MCP Server
Run evaluations from Claude Desktop, Cursor, or any MCP client.
The PeerLM MCP (Model Context Protocol) server lets you run evaluations directly from Claude Desktop, Cursor, or any MCP-compatible client. Available on Pro and Enterprise plans.
Setup
Add PeerLM to your MCP client configuration.

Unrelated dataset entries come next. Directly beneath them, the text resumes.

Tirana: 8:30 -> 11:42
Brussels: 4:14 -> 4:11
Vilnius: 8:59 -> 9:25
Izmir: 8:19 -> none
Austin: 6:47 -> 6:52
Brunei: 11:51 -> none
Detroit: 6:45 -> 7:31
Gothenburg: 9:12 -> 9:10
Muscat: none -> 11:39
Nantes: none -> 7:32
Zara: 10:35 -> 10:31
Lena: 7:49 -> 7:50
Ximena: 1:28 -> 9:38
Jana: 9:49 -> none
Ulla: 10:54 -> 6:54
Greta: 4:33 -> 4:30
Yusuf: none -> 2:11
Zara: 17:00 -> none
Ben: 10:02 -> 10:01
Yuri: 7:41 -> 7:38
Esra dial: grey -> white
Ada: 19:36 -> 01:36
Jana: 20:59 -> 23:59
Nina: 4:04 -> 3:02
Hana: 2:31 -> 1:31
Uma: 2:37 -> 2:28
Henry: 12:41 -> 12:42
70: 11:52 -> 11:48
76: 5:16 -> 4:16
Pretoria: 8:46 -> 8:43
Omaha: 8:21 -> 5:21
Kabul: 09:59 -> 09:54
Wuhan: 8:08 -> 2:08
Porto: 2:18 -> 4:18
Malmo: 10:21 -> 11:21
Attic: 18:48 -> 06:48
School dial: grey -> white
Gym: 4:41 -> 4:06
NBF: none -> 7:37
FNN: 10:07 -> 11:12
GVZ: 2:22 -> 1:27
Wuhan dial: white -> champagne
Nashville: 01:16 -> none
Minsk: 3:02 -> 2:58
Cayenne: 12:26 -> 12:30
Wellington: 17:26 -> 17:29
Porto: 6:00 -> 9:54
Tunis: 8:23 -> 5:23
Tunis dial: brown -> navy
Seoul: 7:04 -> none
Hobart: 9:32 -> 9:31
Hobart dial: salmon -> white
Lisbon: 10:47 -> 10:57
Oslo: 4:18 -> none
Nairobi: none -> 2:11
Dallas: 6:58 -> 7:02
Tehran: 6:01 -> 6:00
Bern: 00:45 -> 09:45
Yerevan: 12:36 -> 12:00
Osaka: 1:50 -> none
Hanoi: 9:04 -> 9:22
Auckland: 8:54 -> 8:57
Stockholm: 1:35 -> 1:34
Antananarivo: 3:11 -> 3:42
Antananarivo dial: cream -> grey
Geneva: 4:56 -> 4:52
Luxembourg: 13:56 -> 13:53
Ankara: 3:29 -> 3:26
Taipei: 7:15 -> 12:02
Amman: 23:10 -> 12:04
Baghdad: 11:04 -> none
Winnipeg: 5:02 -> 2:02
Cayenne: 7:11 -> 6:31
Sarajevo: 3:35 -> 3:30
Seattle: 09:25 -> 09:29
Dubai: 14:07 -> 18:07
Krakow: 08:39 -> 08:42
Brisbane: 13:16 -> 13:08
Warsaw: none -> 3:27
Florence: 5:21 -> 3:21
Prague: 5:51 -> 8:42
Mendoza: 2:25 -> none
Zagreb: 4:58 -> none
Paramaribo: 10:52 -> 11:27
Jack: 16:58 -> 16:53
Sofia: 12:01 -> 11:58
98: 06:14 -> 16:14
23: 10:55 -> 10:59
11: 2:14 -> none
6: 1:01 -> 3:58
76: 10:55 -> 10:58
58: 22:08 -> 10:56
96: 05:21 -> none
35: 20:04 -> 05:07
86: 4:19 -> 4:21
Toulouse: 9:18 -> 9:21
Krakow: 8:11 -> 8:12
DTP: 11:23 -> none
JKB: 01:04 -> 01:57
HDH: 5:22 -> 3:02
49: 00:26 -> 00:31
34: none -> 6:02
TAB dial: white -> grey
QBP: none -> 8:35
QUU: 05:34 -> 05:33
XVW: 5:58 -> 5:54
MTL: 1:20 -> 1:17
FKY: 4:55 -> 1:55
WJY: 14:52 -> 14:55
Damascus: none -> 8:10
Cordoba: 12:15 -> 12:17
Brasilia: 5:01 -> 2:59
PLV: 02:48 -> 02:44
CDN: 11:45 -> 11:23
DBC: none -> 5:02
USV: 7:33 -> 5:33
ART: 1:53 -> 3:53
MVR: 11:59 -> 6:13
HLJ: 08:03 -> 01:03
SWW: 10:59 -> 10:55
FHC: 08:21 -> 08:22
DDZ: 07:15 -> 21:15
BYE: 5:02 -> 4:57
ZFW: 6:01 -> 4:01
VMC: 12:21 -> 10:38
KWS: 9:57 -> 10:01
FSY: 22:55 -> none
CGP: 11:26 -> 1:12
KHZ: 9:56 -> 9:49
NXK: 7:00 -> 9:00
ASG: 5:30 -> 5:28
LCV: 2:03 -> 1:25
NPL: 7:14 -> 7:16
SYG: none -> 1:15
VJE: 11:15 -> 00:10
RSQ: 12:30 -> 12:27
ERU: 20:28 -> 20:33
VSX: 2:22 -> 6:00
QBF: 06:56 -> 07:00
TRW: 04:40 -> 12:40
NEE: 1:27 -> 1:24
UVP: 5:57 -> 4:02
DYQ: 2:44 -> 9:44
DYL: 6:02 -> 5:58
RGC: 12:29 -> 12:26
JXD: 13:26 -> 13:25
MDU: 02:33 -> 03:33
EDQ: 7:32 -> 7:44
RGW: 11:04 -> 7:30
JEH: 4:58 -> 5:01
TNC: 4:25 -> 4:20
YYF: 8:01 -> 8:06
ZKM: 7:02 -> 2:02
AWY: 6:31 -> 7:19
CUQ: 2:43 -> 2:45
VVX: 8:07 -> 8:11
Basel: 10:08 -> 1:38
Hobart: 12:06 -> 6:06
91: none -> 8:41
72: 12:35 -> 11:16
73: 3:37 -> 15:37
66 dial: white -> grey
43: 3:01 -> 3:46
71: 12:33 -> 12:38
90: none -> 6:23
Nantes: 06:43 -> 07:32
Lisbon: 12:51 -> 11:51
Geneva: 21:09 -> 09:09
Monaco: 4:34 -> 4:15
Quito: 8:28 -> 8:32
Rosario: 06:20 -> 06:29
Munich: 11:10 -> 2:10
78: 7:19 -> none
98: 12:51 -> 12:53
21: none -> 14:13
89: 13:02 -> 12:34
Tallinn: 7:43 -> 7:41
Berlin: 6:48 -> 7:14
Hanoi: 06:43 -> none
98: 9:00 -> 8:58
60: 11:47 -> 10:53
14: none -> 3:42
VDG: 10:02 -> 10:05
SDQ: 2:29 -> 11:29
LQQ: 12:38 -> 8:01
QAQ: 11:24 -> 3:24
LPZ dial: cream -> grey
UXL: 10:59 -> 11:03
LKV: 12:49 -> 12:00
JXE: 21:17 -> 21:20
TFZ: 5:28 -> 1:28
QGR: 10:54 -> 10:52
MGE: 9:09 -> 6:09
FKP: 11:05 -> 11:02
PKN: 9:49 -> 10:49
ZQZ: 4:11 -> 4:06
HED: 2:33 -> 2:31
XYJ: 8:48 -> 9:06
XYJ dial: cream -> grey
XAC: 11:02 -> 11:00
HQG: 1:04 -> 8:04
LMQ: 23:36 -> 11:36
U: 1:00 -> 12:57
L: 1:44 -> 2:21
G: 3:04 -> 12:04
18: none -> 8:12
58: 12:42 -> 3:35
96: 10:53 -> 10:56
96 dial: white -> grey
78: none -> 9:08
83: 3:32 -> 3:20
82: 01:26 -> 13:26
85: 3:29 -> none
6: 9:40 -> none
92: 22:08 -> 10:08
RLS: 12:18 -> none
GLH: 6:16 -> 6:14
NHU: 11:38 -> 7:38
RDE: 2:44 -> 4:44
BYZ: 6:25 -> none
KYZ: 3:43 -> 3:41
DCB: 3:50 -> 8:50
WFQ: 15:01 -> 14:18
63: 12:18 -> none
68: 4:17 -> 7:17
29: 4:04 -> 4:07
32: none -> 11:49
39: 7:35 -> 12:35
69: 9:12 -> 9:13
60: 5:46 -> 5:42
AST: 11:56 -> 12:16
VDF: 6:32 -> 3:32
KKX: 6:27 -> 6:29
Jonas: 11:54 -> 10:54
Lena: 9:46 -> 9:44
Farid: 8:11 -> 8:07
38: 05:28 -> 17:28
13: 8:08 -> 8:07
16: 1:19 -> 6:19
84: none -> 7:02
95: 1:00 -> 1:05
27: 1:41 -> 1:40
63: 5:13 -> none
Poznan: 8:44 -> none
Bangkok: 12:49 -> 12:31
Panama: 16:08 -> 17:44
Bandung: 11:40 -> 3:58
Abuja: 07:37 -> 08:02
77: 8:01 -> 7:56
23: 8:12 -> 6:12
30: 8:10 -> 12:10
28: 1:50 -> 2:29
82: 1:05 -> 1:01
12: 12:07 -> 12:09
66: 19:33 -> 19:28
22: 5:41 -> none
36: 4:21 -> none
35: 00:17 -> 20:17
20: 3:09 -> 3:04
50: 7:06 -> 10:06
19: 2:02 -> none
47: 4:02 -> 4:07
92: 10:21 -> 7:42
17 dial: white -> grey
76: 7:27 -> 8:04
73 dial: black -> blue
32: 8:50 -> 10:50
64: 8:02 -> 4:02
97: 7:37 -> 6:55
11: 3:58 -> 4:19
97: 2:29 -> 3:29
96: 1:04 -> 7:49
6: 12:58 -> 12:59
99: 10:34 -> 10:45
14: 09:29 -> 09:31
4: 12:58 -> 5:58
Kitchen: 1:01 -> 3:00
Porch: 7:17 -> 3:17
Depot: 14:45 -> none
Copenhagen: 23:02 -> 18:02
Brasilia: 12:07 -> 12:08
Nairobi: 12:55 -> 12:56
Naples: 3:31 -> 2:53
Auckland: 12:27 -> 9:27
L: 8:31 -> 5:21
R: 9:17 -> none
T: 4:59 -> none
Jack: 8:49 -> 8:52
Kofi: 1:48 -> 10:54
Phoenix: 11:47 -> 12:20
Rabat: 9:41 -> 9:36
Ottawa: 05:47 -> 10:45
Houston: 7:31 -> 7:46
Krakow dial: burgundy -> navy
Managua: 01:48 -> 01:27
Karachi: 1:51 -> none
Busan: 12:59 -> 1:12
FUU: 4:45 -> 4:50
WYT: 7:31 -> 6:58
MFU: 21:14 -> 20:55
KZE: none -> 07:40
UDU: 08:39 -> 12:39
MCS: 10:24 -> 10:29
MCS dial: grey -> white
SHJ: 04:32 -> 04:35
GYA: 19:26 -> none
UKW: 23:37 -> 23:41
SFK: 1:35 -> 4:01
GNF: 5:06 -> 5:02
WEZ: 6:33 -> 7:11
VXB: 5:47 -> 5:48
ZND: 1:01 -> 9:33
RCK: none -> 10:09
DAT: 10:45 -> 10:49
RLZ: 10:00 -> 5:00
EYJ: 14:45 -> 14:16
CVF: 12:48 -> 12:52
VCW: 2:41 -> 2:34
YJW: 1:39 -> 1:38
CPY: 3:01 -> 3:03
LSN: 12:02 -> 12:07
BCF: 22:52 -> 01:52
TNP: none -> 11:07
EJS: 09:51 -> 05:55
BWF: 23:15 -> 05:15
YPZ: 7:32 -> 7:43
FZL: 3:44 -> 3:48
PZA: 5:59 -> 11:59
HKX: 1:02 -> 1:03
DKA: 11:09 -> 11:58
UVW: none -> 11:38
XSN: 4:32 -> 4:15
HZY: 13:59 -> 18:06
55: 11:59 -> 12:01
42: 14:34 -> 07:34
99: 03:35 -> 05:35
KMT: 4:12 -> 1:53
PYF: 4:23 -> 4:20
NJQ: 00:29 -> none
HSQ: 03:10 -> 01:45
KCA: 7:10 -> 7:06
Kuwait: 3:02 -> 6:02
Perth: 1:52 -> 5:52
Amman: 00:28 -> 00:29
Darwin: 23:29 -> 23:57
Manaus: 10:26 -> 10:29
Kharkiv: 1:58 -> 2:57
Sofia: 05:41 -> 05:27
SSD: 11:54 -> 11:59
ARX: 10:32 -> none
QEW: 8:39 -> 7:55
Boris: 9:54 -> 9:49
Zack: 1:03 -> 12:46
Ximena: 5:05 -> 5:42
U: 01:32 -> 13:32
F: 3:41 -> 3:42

No installation needed — it runs via npx.
Claude Desktop
Edit ~/Library/Application Support/Claude/claude_desktop_config.json:
{
"mcpServers": {
"peerlm": {
"command": "npx",
"args": ["-y", "@peerlm/mcp"],
"env": { "PEERLM_API_KEY": "plm_live_..." }
}
}
}Cursor
Add to .cursor/mcp.json in your project root:
{
"mcpServers": {
"peerlm": {
"command": "npx",
"args": ["-y", "@peerlm/mcp"],
"env": { "PEERLM_API_KEY": "plm_live_..." }
}
}
}Available Tools
The MCP server provides 9 tools:
Read Tools
- list_suites — List all evaluation suites in your workspace
- get_suite — Get full configuration for a specific suite
- list_models — Browse available models, optionally filtered by provider or tier
- get_usage — Check your plan, credit balance, and usage
Create Tools
- create_system_prompt — Create a system prompt (persona) in your library
- create_test_prompt — Create a test prompt (task) in your library
- create_suite — Create an evaluation suite with models, prompts, and criteria
Run Tools
- run_eval — Trigger an evaluation run for a suite
- get_results — Check run status and view results (leaderboard, scores, recommendations)
Example Workflow
Ask your AI assistant something like: "Compare Claude Sonnet, GPT-5.2, and Gemini 2.5 for extracting structured data from medical notes."
The assistant will:
- Use
list_modelsto find the exact model IDs - Use
create_system_promptto define the persona - Use
create_test_promptto create sample tasks - Use
create_suiteto wire everything together - Use
run_evalto start the evaluation - Use
get_resultsto retrieve the leaderboard
Requirements
- API key — generate one from Settings > API Keys with read-write scope
- Plan — Pro or Enterprise (Free plan does not include API access)
- Node.js — version 20 or later (for npx)
Tip: The MCP client (Claude, Cursor) acts as the AI — it generates system prompts, test prompts, and criteria from your description, then creates them via the API. No server-side AI generation needed.